There is no serious argument about what triggered Kenya's lurch toward oblivion. The Government of President Kibaki saw from his party's parliamentary losses on December 27 that it was about to lose the presidency as well, and stole the election by manufacturing huge margins in Mr Kibaki's Kikuyu tribal homeland. Most of the violence since then has been an expression of pent-up anger at the Kikuyus' longstanding monopoly on power, and dashed hopes that Raila Odinga's Orange Democratic Movement would break that monopoly at the ballot box. Mr Odinga has the moral high ground, but has hardly been statesmanlike: as long as he refuses to negotiate unless Mr Kibaki resigns, talks are effectively ruled out. Meanwhile, his plan for a mass rally in Nairobi today in defiance of police warnings is a recipe for a bloodbath.
Both figures have been carelessly incendiary. Mr Odinga has invoked the spectre of Ivory Coast, plunged into civil war by a rigged election six years ago. Each has accused the other of genocide. Each use of the word serves as a reminder of Rwanda to which the standard Western response is: “Never again.” But for this to be more than hollow rhetoric, three things must happen.

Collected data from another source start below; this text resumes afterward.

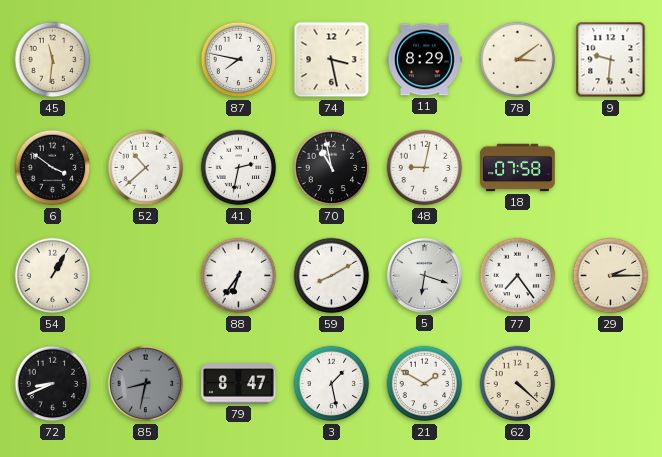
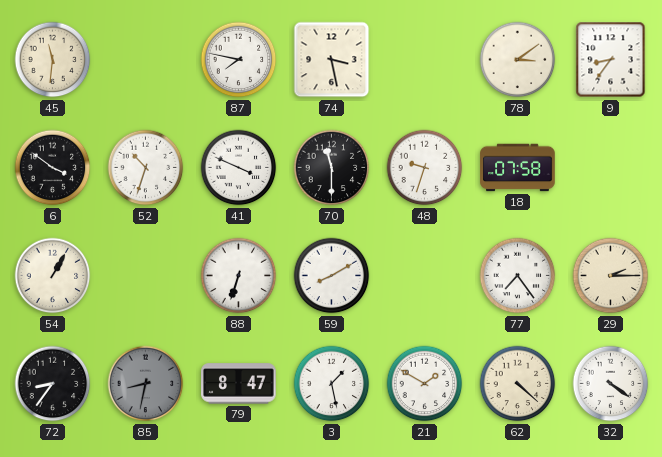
11: 8:29 -> none
9: 9:31 -> 8:36
52: 10:38 -> 10:33
41: 2:32 -> 3:49
70: 10:58 -> 11:30
48: 9:02 -> 9:33
88: 6:36 -> 6:33
5: 6:18 -> none
72: 8:41 -> 8:36
32: none -> 4:21
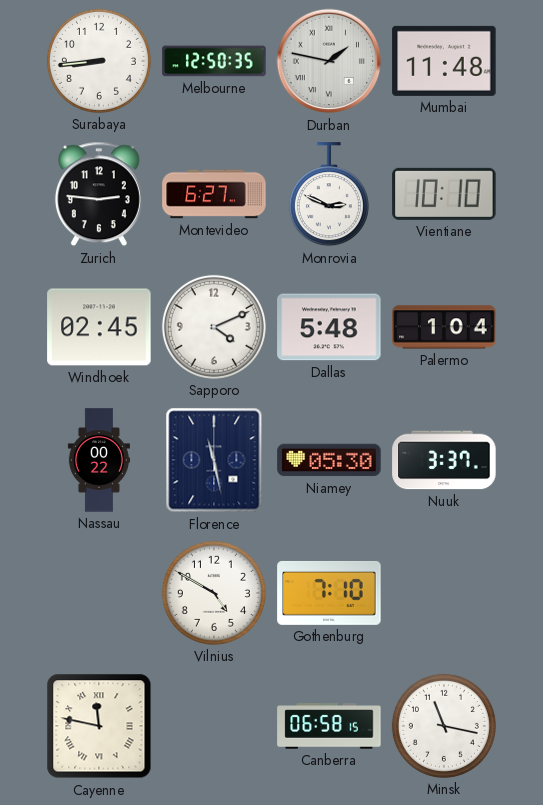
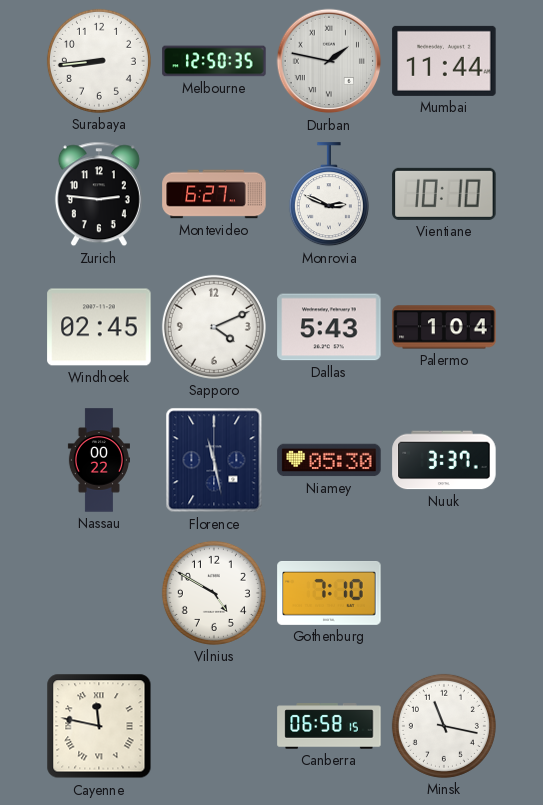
Mumbai: 11:48 -> 11:44
Dallas: 5:48 -> 5:43
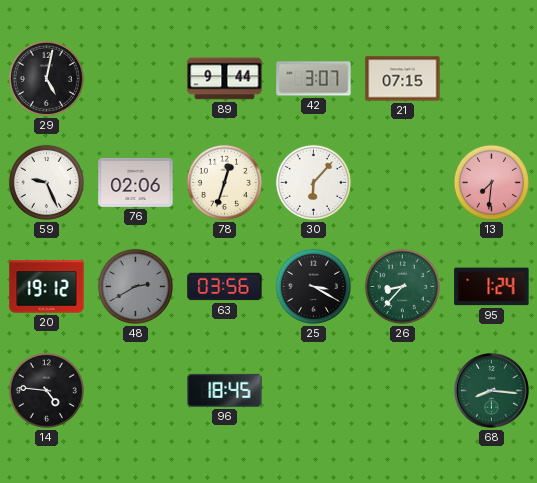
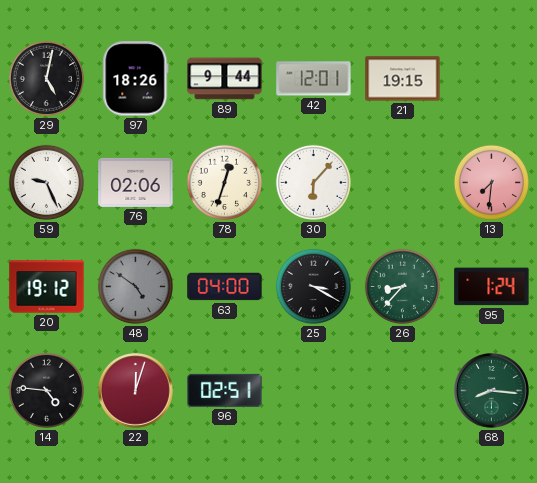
97: none -> 18:26
42: 3:07 -> 12:01
21: 07:15 -> 19:15
48: 2:40 -> 4:51
63: 03:56 -> 04:00
22: none -> 12:03
96: 18:45 -> 02:51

Mr Kibaki must acknowledge, first, that he has forfeited any claim to democratic legitimacy. The head of the Kenyan Electoral Commission has withdrawn his endorsement of last Sunday's count. No major foreign government has recognised the “result”, and two reports have described serious irregularities at polling stations, including the apparent fabrication of 42,000 pro-Kibaki votes in two constituencies alone. Secondly, Mr Odinga must recognise that whatever he is leading is no peaceful revolution: those who attacked the church in Eldoret on Tuesday were his supporters. Thirdly, therefore, both men must accept that they and their country have more to gain through talking than intransigence, and Europe must be ready to provide determined mediation should the African Union prove feeble in practice. The EU provided the observers who first declared this election a fraud. It is also by far Kenya's largest trading partner. Britain in particular should not be inhibited by its imperial past from doing its utmost to strengthen Kenya's democratic future.
Mr Kibaki and Mr Odinga profess to want to save Kenya, but continue to let the country bleed. The world is looking to these two men to put aside their ambition and show statesmanship. For Mr Kibaki, this means acknowledging that this election will not give him a mandate to continue as President. For Mr Odinga, this means accepting that he will have to come to the negotiating table. If the violence escalates, yet more blood will be on both men's hands.